• 11 MAY 05
    • 0

    Some Medical Journals More Critical of Studies Omitting Findings, Details

    From the Henry Kaiser Foundation Health report on Prescription Drugs
    http://www.kaisernetwork.org/daily_reports/rep_index.cfm?DR_ID=29952

    Tuesday, May 10, 2005

    Some top medical journals have begun “cracking down” on prescription drug studies that “omit key findings” on safety and efficacy or “inconvenient details about how a trial’s design changed partway through” in an “era when articles are increasingly used as marketing tools,” the Wall Street Journal reports. According to the Journal, medical journals also are “responding to the escalating debate in Washington on ensuring side effects of drugs are properly disclosed.” BMJ this year will begin to require authors to submit original study designs with articles to allow peer reviewers to determine whether the authors revised the designs to make study results appear more positive. In addition, BMJ might make public the original study designs and comments from peer reviewers. The Journal of the American Medical Association also has begun to ask some authors to submit original study designs and in some cases has hired independent statisticians to review study results.
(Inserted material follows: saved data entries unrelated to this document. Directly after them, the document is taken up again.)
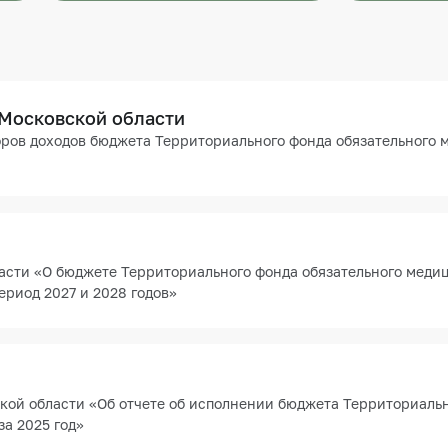
 Московской области
ров доходов бюджета Территориального фонда обязательного 
асти «О бюджете Территориального фонда обязательного меди
ериод 2027 и 2028 годов»
кой области «Об отчете об исполнении бюджета Территориальн
а 2025 год»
JAMA also requires academic researchers who co-write articles with pharmaceutical industry scientists to sign statements “attesting that they have taken part in the data analysis and stand by their findings,” the Journal reports. In addition, several medical journals this year will begin to require study sponsors to register some details, such as study designs and size, in a public database as a condition of publication.

    Reaction

    Catherine DeAngelis, editor in chief of JAMA, said, “We were burned very badly” in the past, adding that today “the single thing we change most often is the conclusion.” She said, “It comes in as, ‘This product is the greatest thing,’ and we say, ‘Under these circumstances, in this population, this medication seems to control a, b and c.'” However, some medical editors maintain that “it’s impossible to sift through thousands of pages of raw data to check a paper’s fairness” and that peer reviewers might “fail to notice suspicious omissions and changes in focus” in studies or “lack the time or inclination to follow them up,” the Journal reports. Kamran Abbasi, deputy editor of BMJ, said, “One solution to this is to publish the raw data. The way things are going in terms of openness, you can’t rule it out” (Wilde Mathews, Wall Street Journal, 5/10).